Task goal: Only the lines below from the one containing "teletreball com un" to the one containing "以感受到芬多精，疲憊時還能抬頭看看館內綠" should be repeated, both included and unchanged.

Records drawn from a dataset:
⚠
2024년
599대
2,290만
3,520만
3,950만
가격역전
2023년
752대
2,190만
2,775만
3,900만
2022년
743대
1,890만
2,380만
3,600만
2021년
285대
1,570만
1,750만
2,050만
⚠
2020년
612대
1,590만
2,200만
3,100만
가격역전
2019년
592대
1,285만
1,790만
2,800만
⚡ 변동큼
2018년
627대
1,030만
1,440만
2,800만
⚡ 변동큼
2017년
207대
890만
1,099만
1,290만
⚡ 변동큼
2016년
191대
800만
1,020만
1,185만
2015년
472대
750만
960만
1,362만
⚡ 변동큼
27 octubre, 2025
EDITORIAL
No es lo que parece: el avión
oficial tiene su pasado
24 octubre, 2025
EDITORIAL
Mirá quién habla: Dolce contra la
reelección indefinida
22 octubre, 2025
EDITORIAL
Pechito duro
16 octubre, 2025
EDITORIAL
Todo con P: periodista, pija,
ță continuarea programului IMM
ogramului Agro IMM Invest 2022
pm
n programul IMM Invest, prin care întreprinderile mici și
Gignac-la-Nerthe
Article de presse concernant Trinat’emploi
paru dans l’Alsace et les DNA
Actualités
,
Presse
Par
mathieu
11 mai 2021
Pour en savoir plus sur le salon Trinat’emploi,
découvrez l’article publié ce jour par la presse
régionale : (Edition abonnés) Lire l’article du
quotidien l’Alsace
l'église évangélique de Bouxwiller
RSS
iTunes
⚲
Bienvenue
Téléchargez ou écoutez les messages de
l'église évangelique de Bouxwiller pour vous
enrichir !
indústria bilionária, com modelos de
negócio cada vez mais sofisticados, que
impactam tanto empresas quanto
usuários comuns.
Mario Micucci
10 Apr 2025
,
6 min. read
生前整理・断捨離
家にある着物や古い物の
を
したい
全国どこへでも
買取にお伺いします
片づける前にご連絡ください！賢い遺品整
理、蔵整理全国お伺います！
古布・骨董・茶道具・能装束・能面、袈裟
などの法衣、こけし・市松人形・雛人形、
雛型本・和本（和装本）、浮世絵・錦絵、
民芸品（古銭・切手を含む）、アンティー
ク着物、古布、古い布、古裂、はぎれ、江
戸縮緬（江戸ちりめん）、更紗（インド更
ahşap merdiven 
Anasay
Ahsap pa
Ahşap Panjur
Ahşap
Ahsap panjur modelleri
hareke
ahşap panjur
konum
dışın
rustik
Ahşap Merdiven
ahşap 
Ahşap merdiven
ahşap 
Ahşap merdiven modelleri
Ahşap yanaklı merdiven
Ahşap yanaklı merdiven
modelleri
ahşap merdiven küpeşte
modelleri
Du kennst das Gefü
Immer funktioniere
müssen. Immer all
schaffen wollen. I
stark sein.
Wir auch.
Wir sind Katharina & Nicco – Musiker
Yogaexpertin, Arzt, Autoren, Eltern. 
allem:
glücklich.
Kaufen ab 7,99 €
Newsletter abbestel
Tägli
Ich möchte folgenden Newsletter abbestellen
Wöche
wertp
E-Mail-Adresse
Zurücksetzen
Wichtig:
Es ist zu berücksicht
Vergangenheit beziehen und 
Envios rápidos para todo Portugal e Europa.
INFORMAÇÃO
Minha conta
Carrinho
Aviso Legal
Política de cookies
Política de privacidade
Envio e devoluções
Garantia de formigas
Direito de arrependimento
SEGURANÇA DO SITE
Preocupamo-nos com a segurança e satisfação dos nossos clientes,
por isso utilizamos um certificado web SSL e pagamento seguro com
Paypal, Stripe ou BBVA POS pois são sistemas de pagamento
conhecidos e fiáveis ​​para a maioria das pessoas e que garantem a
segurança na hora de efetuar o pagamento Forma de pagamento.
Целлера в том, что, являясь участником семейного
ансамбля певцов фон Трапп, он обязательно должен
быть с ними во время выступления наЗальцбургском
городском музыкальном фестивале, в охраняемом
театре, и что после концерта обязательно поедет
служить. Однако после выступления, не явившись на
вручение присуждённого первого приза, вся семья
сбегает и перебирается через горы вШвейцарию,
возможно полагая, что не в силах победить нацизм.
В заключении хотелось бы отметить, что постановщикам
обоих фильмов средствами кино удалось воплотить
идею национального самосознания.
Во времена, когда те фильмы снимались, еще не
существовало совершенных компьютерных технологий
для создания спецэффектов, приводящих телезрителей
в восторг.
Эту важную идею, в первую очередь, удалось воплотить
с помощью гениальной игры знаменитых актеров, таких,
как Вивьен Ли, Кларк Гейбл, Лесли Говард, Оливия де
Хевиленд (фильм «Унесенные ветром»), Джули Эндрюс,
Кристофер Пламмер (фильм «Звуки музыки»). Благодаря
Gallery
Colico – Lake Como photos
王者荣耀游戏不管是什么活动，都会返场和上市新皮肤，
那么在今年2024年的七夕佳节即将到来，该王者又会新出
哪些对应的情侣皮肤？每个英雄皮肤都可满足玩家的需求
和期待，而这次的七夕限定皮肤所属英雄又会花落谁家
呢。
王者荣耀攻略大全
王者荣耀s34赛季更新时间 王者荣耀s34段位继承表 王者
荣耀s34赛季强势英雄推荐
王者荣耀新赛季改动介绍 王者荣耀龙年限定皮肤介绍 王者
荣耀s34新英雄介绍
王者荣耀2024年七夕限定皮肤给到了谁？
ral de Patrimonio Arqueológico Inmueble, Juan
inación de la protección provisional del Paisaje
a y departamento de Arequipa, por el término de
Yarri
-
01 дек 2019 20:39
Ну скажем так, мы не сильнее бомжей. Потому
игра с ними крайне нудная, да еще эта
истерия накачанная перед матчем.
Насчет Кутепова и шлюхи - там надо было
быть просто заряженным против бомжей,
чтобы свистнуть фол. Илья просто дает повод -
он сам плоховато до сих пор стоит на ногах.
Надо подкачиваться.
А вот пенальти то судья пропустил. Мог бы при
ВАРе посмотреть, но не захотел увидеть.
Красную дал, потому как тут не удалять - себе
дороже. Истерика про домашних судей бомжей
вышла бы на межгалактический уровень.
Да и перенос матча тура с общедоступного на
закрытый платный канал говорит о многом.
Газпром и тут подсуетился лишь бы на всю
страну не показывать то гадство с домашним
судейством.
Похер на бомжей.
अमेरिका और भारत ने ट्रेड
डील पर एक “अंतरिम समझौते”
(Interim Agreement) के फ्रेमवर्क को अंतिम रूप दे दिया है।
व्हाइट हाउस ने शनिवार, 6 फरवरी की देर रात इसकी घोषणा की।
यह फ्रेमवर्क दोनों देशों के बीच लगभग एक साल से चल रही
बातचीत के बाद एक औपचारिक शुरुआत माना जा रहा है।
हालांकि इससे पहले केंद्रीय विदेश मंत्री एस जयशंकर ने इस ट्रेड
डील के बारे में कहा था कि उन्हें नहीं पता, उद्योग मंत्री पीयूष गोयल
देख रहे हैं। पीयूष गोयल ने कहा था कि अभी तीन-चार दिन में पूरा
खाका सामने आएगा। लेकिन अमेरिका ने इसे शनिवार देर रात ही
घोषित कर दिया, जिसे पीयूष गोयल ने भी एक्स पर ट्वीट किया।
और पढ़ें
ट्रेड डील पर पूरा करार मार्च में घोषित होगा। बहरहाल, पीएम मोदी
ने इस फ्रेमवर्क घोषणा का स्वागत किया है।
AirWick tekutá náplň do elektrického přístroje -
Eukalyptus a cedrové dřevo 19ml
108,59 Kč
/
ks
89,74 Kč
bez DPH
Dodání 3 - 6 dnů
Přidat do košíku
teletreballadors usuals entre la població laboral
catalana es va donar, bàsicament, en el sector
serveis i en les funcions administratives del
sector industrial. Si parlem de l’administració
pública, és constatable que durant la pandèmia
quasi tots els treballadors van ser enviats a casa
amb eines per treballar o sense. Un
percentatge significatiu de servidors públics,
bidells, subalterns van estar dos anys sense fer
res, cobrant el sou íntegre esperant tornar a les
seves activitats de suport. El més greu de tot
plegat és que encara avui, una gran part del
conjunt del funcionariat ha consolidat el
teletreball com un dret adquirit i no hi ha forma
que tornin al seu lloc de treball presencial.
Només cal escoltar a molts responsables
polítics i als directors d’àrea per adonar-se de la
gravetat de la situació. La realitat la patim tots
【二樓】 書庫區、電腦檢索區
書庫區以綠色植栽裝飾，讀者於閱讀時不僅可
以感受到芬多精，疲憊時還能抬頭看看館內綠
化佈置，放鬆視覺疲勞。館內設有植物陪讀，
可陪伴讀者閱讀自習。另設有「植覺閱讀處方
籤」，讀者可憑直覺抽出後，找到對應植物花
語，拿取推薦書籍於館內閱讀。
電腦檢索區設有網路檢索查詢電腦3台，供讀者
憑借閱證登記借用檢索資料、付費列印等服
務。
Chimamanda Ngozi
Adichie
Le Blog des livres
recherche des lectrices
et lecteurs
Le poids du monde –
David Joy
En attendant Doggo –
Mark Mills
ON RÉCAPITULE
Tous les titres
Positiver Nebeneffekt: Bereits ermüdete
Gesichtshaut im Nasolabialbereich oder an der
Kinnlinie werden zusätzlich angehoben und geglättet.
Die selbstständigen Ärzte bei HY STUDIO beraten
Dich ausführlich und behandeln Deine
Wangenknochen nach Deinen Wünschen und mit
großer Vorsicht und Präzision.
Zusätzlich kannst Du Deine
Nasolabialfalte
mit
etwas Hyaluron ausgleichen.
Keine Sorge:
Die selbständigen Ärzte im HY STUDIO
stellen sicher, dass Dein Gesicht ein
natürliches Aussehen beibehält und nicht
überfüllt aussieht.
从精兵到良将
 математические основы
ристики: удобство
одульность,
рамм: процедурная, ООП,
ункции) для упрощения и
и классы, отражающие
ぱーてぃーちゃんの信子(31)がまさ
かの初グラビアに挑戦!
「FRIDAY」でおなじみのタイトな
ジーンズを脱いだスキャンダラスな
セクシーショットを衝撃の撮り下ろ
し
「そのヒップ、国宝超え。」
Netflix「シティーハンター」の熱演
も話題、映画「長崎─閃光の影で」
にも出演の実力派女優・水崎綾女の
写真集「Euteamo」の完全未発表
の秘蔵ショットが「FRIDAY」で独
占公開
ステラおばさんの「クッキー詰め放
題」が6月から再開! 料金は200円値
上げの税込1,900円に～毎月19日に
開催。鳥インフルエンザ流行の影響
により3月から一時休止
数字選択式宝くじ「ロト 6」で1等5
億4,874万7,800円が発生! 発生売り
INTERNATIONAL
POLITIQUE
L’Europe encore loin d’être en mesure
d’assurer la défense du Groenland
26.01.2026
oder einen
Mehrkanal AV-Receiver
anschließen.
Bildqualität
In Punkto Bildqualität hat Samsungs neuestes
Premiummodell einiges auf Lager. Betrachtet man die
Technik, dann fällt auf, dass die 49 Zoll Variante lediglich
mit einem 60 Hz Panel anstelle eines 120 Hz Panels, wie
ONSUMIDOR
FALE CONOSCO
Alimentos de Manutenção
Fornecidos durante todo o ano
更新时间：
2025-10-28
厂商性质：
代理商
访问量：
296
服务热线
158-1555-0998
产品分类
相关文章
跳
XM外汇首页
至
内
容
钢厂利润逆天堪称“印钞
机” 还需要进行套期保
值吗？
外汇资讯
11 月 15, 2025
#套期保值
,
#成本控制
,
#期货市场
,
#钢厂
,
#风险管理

Answer space:
teletreball com un dret adquirit i no hi ha forma
que tornin al seu lloc de treball presencial.
Només cal escoltar a molts responsables
polítics i als directors d’àrea per adonar-se de la
gravetat de la situació. La realitat la patim tots
【二樓】 書庫區、電腦檢索區
書庫區以綠色植栽裝飾，讀者於閱讀時不僅可
以感受到芬多精，疲憊時還能抬頭看看館內綠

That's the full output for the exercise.